-- Entries supplied follows --

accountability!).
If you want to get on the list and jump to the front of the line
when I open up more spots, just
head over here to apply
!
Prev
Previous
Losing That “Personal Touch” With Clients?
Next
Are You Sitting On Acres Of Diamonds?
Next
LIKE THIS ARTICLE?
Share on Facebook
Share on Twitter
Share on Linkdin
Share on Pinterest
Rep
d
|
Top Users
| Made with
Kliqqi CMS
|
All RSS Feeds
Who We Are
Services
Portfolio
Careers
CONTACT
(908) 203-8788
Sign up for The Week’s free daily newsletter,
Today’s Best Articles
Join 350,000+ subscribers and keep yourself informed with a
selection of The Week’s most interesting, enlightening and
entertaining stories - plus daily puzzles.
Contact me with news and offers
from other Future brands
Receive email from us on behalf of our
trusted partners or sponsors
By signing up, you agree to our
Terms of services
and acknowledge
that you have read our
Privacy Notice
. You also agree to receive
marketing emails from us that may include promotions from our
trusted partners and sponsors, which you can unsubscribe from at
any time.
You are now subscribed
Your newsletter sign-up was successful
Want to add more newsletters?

-- Entries supplied concluded --
-- Entries supplied follows --

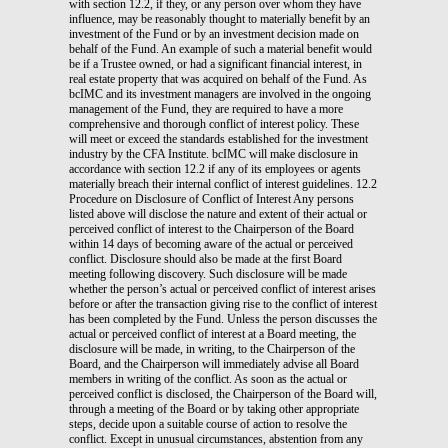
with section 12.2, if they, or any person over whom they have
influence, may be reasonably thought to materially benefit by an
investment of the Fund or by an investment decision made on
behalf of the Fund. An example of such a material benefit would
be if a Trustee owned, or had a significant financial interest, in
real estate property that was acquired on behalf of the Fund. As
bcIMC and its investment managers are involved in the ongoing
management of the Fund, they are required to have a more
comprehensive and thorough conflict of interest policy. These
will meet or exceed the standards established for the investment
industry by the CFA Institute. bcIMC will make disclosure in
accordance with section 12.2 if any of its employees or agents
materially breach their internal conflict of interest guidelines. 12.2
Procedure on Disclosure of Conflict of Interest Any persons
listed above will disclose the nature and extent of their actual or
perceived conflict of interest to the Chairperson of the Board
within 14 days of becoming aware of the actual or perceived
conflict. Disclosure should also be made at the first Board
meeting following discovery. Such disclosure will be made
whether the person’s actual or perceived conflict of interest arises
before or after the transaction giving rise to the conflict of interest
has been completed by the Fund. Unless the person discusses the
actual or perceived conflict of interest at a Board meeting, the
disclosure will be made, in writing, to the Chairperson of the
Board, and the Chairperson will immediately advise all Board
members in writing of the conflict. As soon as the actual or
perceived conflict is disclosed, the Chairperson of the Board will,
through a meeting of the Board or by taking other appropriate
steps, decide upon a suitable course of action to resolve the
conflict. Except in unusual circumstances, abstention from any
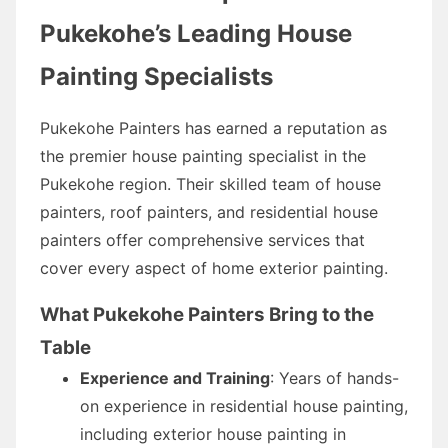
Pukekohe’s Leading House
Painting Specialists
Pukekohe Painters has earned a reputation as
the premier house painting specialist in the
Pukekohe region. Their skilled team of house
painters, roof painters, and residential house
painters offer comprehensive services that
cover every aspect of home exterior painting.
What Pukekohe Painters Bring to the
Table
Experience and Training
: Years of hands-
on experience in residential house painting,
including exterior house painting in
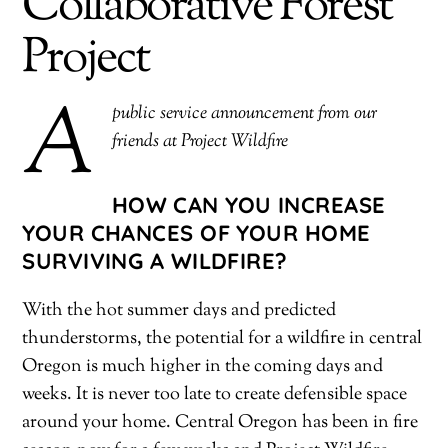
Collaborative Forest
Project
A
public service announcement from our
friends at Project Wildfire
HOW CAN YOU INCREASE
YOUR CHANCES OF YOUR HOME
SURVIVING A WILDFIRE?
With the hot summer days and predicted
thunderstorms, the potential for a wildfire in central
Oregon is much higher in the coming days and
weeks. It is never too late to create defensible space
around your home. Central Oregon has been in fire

-- Entries supplied concluded --

Description of the task
Give again, word for word, every line of the listing above from the one with "accountability!)." to the one with "selection of The", both inclusive, and nothing beyond them.

Reply to the exercise
accountability!).
If you want to get on the list and jump to the front of the line
when I open up more spots, just
head over here to apply
!
Prev
Previous
Losing That “Personal Touch” With Clients?
Next
Are You Sitting On Acres Of Diamonds?
Next
LIKE THIS ARTICLE?
Share on Facebook
Share on Twitter
Share on Linkdin
Share on Pinterest
Rep
d
|
Top Users
| Made with
Kliqqi CMS
|
All RSS Feeds
Who We Are
Services
Portfolio
Careers
CONTACT
(908) 203-8788
Sign up for The Week’s free daily newsletter,
Today’s Best Articles
Join 350,000+ subscribers and keep yourself informed with a
selection of The Week’s most interesting, enlightening and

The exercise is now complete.